TASK STATEMENT — Report every line of the entries that contains the word "cross".

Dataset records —
........

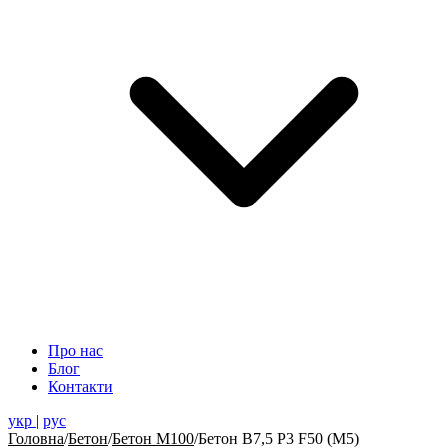
Про нас
Блог
Контакти
укр
|
рус
Головна
/
Бетон
/
Бетон М100
/
Бетон В7,5 Р3 F50 (М5)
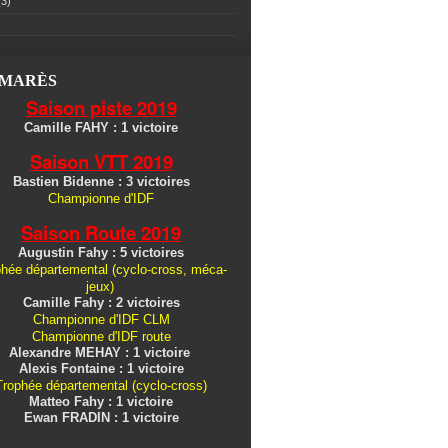
3)
LMARÈS
Saison piste 2019
Camille FAHY : 1 victoire
Saison VTT 2019
Bastien Bidenne : 3 victoires
Championne d'IDF
Saison Route 2019
Augustin Fahy : 5 victoires
hée départemental (cyclo-cross, méca-
jeux)
Camille Fahy : 2 victoires
Championne d'IDF CLM
Championne d'IDF route
Alexandre MEHAY : 1 victoire
Alexis Fontaine : 1 victoire
Trophée départemental (cyclo-cross)
Matteo Fahy : 1 victoire
Ewan FRADIN : 1 victoire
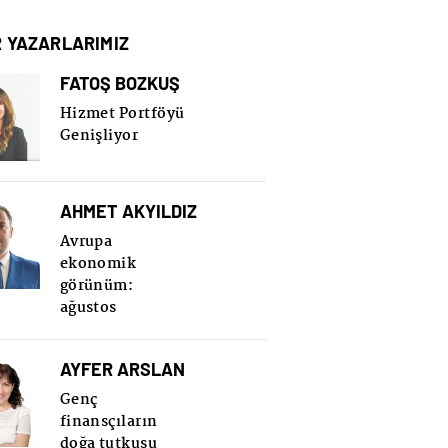
R YAZARLARIMIZ
FATOŞ BOZKUŞ
Hizmet Portföyü
Genişliyor
AHMET AKYILDIZ
Avrupa
ekonomik
görünüm:
ağustos
AYFER ARSLAN
Genç
finansçıların
doğa tutkusu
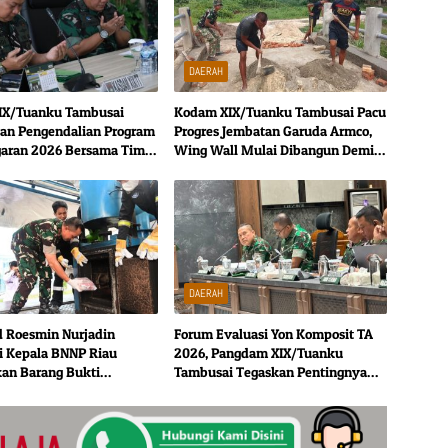
DAERAH
IX/Tuanku Tambusai
Kodam XIX/Tuanku Tambusai Pacu
an Pengendalian Program
Progres Jembatan Garuda Armco,
aran 2026 Bersama Tim
Wing Wall Mulai Dibangun Demi
ar TNI AD
Konstruksi Lebih Kokoh
DAERAH
 Roesmin Nurjadin
Forum Evaluasi Yon Komposit TA
 Kepala BNNP Riau
2026, Pangdam XIX/Tuanku
an Barang Bukti
Tambusai Tegaskan Pentingnya
a
Penetapan Status Definitif Yon
Komposit Gardapati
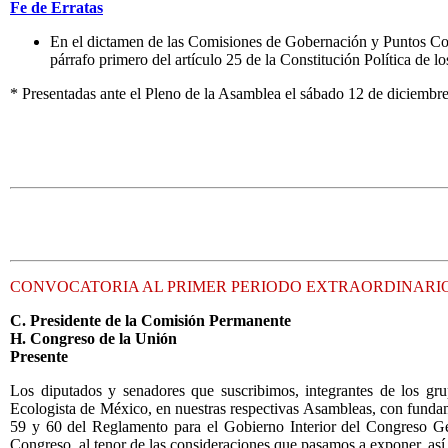
Fe de Erratas
En el dictamen de las Comisiones de Gobernación y Puntos Const
párrafo primero del artículo 25 de la Constitución Política de
* Presentadas ante el Pleno de la Asamblea el sábado 12 de diciembr
CONVOCATORIA AL PRIMER PERIODO EXTRAORDINARIO 
C. Presidente de la Comisión Permanente
H. Congreso de la Unión
Presente
Los diputados y senadores que suscribimos, integrantes de los gru
Ecologista de México, en nuestras respectivas Asambleas, con fundamen
59 y 60 del Reglamento para el Gobierno Interior del Congreso Ge
Congreso, al tenor de las consideraciones que pasamos a exponer, as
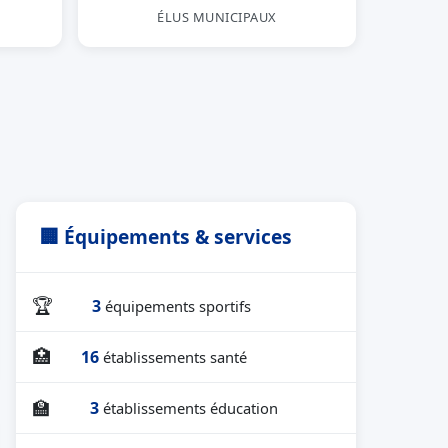
ÉLUS MUNICIPAUX
🏢 Équipements & services
🏆
3
équipements sportifs
🏥
16
établissements santé
🏫
3
établissements éducation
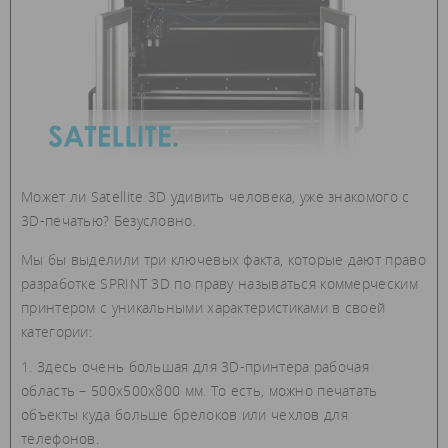
Может ли Satellite 3D удивить человека, уже знакомого с
3D-печатью? Безусловно.
Мы бы выделили три ключевых факта, которые дают право
разработке SPRINT 3D по праву называться коммерческим
принтером с уникальными характеристиками в своей
категории:
Здесь очень большая для 3D-принтера рабочая
область – 500х500х800 мм. То есть, можно печатать
объекты куда больше брелоков или чехлов для
телефонов.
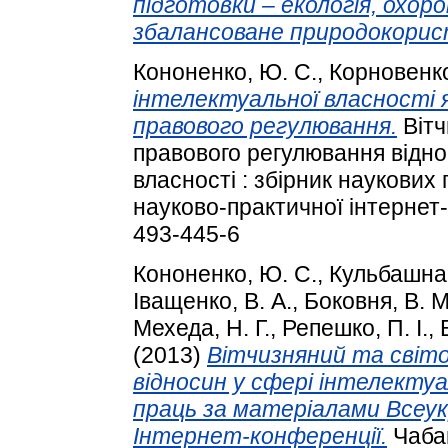
підготовки – екологія, охо
збалансоване природокорис
Кононенко, Ю. С.
,
Корновенко
інтелектуальної власності 
правового регулювання.
Вітч
правового регулювання відно
власності : збірник наукових
науково-практичної інтернет-
493-445-6
Кононенко, Ю. С.
,
Кульбашна,
Іващенко, В. А.
,
Боковня, В. М
Мехеда, Н. Г.
,
Репешко, П. І.
,
(2013)
Вітчизняний та світо
відносин у сфері інтелектуа
праць за матеріалами Всеук
Інтернет-конференції.
Чабан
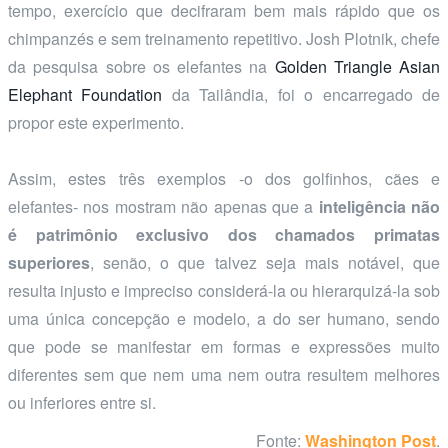
tempo, exercício que decifraram bem mais rápido que os
chimpanzés e sem treinamento repetitivo. Josh Plotnik, chefe
da pesquisa sobre os elefantes na
Golden Triangle Asian
Elephant Foundation
da Tailândia, foi o encarregado de
propor este experimento.
Assim, estes três exemplos -o dos golfinhos, cães e
elefantes- nos mostram não apenas que a
inteligência não
é patrimônio exclusivo dos chamados primatas
superiores
, senão, o que talvez seja mais notável, que
resulta injusto e impreciso considerá-la ou hierarquizá-la sob
uma única concepção e modelo, a do ser humano, sendo
que pode se manifestar em formas e expressões muito
diferentes sem que nem uma nem outra resultem melhores
ou inferiores entre si.
Fonte:
Washington Post
.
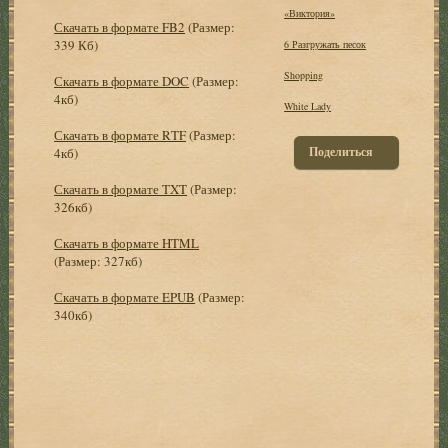
«Виктория»
Скачать в формате FB2
(Размер:
339 Кб)
6 Разгружать песок
Shopping
Скачать в формате DOC
(Размер:
4кб)
White Lady
Скачать в формате RTF
(Размер:
Поделиться
4кб)
Скачать в формате TXT
(Размер:
326кб)
Скачать в формате HTML
(Размер: 327кб)
Скачать в формате EPUB
(Размер:
340кб)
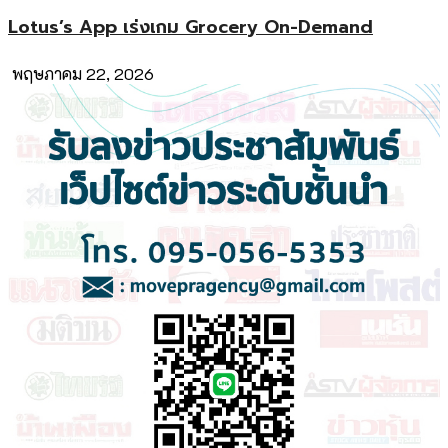
Lotus’s App เร่งเกม Grocery On-Demand
พฤษภาคม 22, 2026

........

ANSWER SECTION —
hée départemental (cyclo-cross, méca-
Trophée départemental (cyclo-cross)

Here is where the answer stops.